Copernicus                              Alpine Valley                         Aristarchus
Fantastic images by Charles Genovese with a 10" f/6 Newtonian telescope, eyepiece projection at f/42, a Murnaghan RG camera, Hi-8 video tape, Computer eyes R+ monochrome image capture digitizer, and SkyPro for processing frames, (unless otherwise noted). First image is mighty Copernicus. Next is the Alpine Valley. On the right is the lunar crater, Aristarchus, the brightest spot on the Moon, well-recorded in this digitized single frame, processed by SkyPro.

Copernicus, Full-Sized          Alpine Valley, Full-Sized          Aristarchus, Full-Sized

 Other Images, Thumbnails & Full-Sized

By Charles R. Genovese, Jr., M.D.

My interest in astronomy began over thirty years ago, and during my teenage years I captured many pleasing images of the Moon and planets and deep sky objects on film. Though I never lost interest for over 25 years, there were too many distractions and never enough time to restart serious observing and photography. About three years ago I began observing in earnest again and moved up from my venerable RV-6 Dynascope, which still is in excellent condition after having the mirrors recoated about four years ago, to a 10" f/6 Newtonian. I longed to begin imaging again but I still did not have the time for conventional photography and all the associated darkroom work, and I rejected purchasing a  conven- tional camera because in our humid weather, the idea of moving a computer outside was absurd (because it was my wife's computer anyway).

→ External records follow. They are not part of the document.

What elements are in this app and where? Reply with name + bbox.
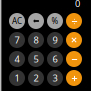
button[interactable]: 4 — [9, 51, 25, 67]
staticText: 9 — [52, 34, 58, 46]
staticText: AC — [12, 16, 22, 26]
button[interactable]: 9 — [47, 32, 63, 48]
button[interactable]: % — [47, 13, 63, 29]
staticText: 2 — [34, 72, 38, 84]
staticText: 5 — [34, 53, 38, 65]
button[interactable]: 1 — [9, 70, 25, 86]
button[interactable]: Minus — [66, 51, 82, 67]
button[interactable]: Multiply — [66, 32, 82, 48]
staticText: 3 — [52, 72, 58, 84]
staticText: 1 — [14, 72, 20, 84]
button[interactable]: 7 — [9, 32, 25, 48]
staticText: % — [52, 16, 58, 26]
button[interactable]: Plus — [66, 70, 82, 86]
button[interactable]: 6 — [47, 51, 63, 67]
staticText: 8 — [34, 34, 38, 46]
staticText: 7 — [14, 34, 20, 46]
staticText: 6 — [52, 53, 58, 65]
button[interactable]: AC — [9, 13, 25, 29]
staticText: 0 — [75, 0, 80, 10]
button[interactable]: 3 — [47, 70, 63, 86]
button[interactable]: 2 — [28, 70, 44, 86]
button[interactable]: 8 — [28, 32, 44, 48]
button[interactable]: Delete — [28, 13, 44, 29]
button[interactable]: 5 — [28, 51, 44, 67]
staticText: 4 — [14, 53, 20, 65]
button[interactable]: Divide — [66, 13, 82, 29]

After an article in Sky & Telescope, I tried videotaping with a hand-held camcorder and found it worked amazingly well. My next step was an inexpensive black & white security camera known as a GBC-400. This camera is not much larger than a pack of cigarettes, weighs nine ounces, has a sensitivity of .03 lux and has 512 by 412 pixels on an interline chip and outputs over 400 lines of resolution. Videotapes of the Moon, Jupiter and Saturn were beyond my wildest expectations. Using eyepiece projection, fine detail easily visible on the screen was better than I could see directly! In fact, the first time I noticed that there was a rille in the center of the Alpine Valley was with this set-up and is only .3 arc-seconds wide!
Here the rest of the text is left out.